Lee’s studio is designed for students who want guidance that feels hands-on rather than crowded. Black Door Yoga says it offers support, guidance and compassionate instruction for students of all experience levels, and describes itself as a warm, welcoming space that uses yoga to connect body, breath and community. That positioning gives Hopkinton a neighborhood studio that sits apart from larger fitness centers and franchise-style classes, where the pace and class size can make individual feedback harder to find.
The class mix reflects that range of needs. Black Door Yoga’s sign-up page lists vinyasa and restorative classes, while its calendar also includes slow flow and sound bath sessions. For newer students, restorative and slow flow offer a gentler entry point, with more time to settle into poses and breath. Vinyasa serves students looking for a more active, continuously moving practice. Taken together, the schedule gives beginners and experienced practitioners different ways into the same studio without forcing everyone into one style of class.

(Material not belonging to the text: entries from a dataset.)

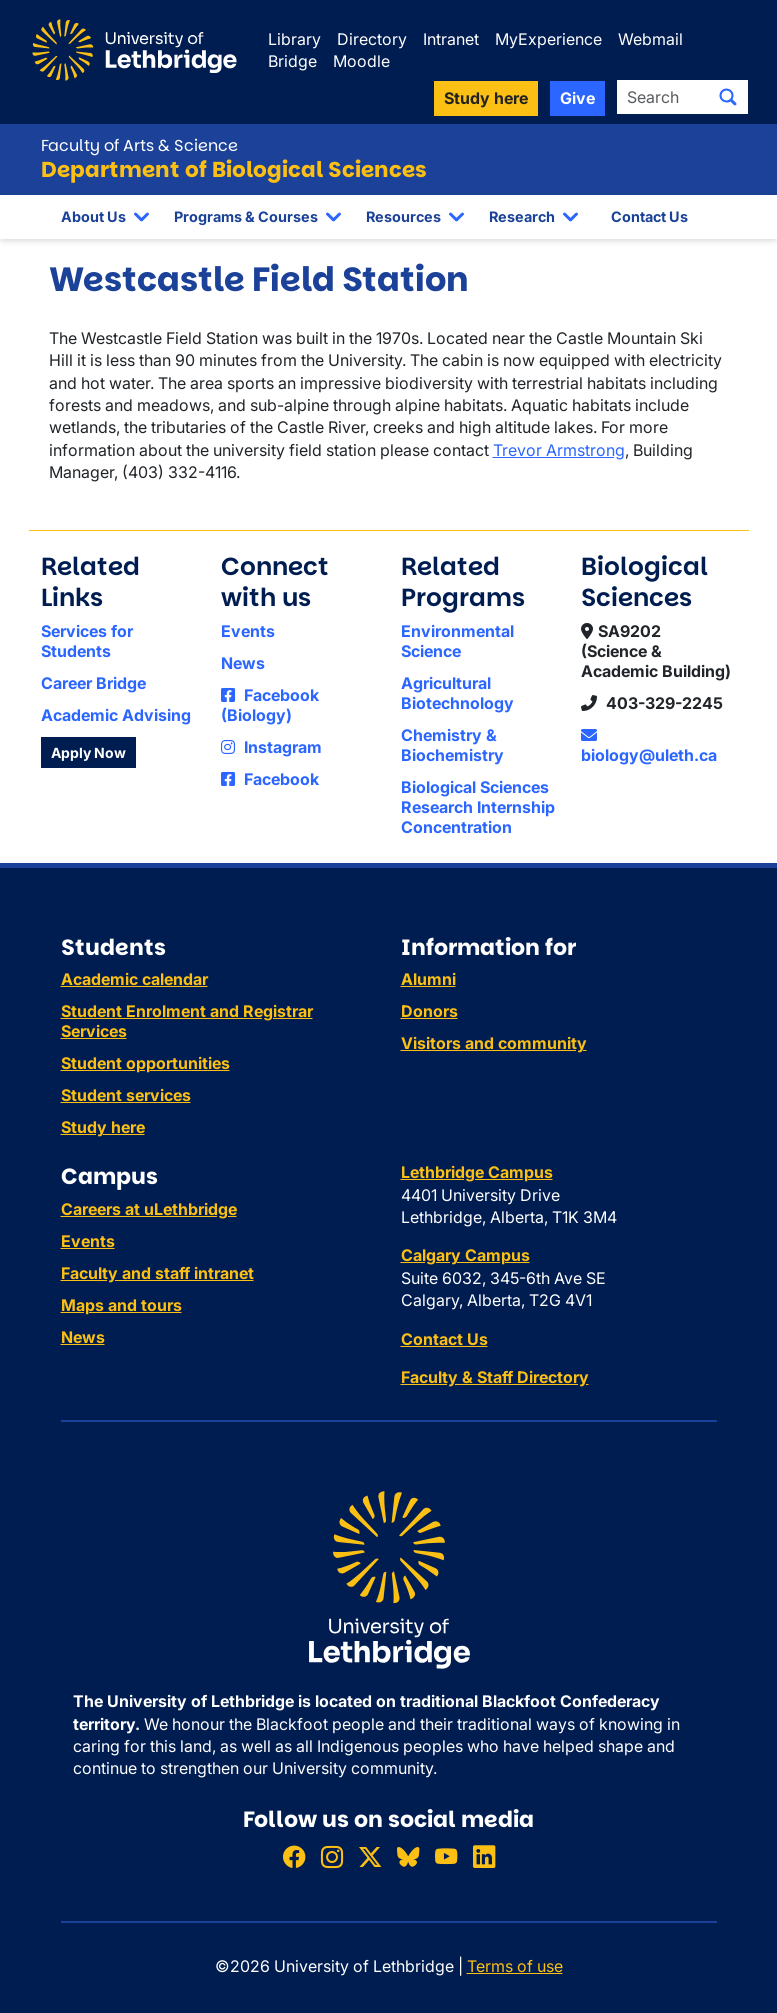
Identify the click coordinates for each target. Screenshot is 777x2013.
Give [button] (577, 98)
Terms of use (515, 1966)
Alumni (428, 979)
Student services (126, 1095)
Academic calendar (134, 979)
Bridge (292, 61)
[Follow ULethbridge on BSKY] (408, 1856)
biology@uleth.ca (649, 746)
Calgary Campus (465, 1255)
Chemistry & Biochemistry (452, 745)
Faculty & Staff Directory (495, 1377)
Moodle (361, 61)
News (243, 663)
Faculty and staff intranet (157, 1273)
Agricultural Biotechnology (457, 693)
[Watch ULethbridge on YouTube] (446, 1856)
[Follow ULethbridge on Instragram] (332, 1856)
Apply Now (88, 752)
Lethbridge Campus (477, 1172)
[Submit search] (728, 97)
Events (248, 631)
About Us (93, 216)
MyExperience (548, 39)
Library (294, 39)
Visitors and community (494, 1043)
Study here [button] (486, 98)
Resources (403, 216)
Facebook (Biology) (270, 705)
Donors (429, 1011)
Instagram (271, 747)
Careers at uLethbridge (149, 1209)
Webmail (650, 39)
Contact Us (649, 216)
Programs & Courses (246, 216)
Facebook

The business also shows how suburban yoga demand is shifting toward smaller, community-rooted spaces. Lee built Black Door Yoga from a home-based practice, and the name itself came from that earlier setup, where an old black door marked the back room studio. The studio’s new-student promotion offered 2 weeks of unlimited yoga for $29 from May 1 through May 13, 2026, while its pricing page lists a $25 drop-in class. A new-studio open house was set for March 21 from 10 a.m. to 2 p.m. at the same address, the same time Lee said the business was turning 1 year old as it moved into the new space.
Black Door Yoga arrives in a town that already shows steady interest in movement-based community events, including a Town Common yoga, tai chi and tea gathering tied to Asian American Heritage Month. In that setting, Lee’s studio feels like part of a broader local pattern: not just more wellness, but more local wellness, shaped by familiar faces, smaller classes and repeat attendance.